Main | Wednesday, December 19, 2012

AIDS Activist Spencer Cox Dies At 44

Groundbreaking AIDS activist Spencer Cox, who was profiled in the documentary How To Stop A Plague, has died of HIV-related complications at the age of 44. Cox is widely credited with helping create the drug testing protocols that rushed life-saving medications to a desperate community.  ACT UP sends us his obituary:
From 1994 to 1999, he was Director of the HIV Project for TAG, where he did his groundbreaking work in drug trials designs. He designed the drug trial adopted in part by Abbott as they were developing Norvir, the first Protease Inhibitor to head into human trials. It had an “open standard-of-care arm,” allowing people on the control arm to take any other anti-AIDS drugs their doctors prescribed, versus the arm taking any other anti-AIDS drugs plus Norvir. It was this study that showed a 50% drop in mortality in 6 months.
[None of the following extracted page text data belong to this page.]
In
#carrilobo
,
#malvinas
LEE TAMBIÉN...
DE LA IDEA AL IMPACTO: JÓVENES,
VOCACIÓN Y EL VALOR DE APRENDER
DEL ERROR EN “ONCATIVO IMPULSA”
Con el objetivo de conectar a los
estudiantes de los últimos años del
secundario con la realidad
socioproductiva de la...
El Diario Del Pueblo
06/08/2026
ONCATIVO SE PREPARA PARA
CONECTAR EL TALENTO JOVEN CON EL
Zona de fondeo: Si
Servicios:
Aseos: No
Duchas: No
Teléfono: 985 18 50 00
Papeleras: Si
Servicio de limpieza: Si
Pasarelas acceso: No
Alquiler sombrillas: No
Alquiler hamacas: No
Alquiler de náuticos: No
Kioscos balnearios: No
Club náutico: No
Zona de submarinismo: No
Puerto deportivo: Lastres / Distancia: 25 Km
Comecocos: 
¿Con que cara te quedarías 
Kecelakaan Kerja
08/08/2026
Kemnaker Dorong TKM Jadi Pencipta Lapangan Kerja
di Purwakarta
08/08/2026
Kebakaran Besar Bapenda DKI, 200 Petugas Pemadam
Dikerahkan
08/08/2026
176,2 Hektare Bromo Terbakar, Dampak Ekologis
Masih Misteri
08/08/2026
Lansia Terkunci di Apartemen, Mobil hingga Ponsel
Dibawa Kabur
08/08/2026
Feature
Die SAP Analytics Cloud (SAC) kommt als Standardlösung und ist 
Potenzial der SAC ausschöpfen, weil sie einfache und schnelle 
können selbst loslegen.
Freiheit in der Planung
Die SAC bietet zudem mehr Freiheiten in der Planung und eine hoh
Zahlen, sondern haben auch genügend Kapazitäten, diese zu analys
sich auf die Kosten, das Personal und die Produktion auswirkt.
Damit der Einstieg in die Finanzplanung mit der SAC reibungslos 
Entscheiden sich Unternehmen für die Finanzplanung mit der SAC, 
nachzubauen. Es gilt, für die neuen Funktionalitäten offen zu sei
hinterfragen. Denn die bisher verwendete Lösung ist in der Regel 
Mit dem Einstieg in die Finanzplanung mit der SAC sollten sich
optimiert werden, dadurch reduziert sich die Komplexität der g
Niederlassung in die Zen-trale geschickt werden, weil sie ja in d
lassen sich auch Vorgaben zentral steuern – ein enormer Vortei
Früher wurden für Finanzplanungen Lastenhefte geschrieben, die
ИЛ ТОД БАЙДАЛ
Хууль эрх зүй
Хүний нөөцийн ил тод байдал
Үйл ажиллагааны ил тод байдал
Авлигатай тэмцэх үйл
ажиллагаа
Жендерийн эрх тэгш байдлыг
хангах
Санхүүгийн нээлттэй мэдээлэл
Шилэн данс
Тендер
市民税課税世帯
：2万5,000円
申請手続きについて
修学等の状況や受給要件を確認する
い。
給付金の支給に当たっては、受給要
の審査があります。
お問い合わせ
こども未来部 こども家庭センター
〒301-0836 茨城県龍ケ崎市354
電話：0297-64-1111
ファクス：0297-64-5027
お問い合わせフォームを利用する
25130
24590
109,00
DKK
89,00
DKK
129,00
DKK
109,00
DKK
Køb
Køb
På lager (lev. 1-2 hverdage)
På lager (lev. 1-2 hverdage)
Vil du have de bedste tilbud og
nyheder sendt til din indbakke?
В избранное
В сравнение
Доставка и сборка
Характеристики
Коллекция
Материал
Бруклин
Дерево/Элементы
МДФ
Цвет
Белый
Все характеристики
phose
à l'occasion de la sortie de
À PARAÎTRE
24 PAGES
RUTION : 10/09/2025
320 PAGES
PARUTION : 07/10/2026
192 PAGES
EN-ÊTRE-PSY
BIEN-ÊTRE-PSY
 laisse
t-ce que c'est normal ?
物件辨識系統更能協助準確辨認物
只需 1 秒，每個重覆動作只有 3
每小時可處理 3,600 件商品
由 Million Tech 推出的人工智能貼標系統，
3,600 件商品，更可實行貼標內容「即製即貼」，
Norvir was approved in late 1995. Though the results were positive, the proposal sharply divided the community, many of whom thought it was cruel to withhold Norvir on the control arm. Spencer defended himself in a controversial BARON’S coverstory that made him, briefly, the most-hated AIDS activist in America. Ultimately he was vindicated.  “Spencer single-handedly sped up the development and marketing of the protease inhibitors, which currently are saving 8 million lives,” says TAG executive director Mark Harrington. “He was absolutely brilliant, just off the charts brilliant."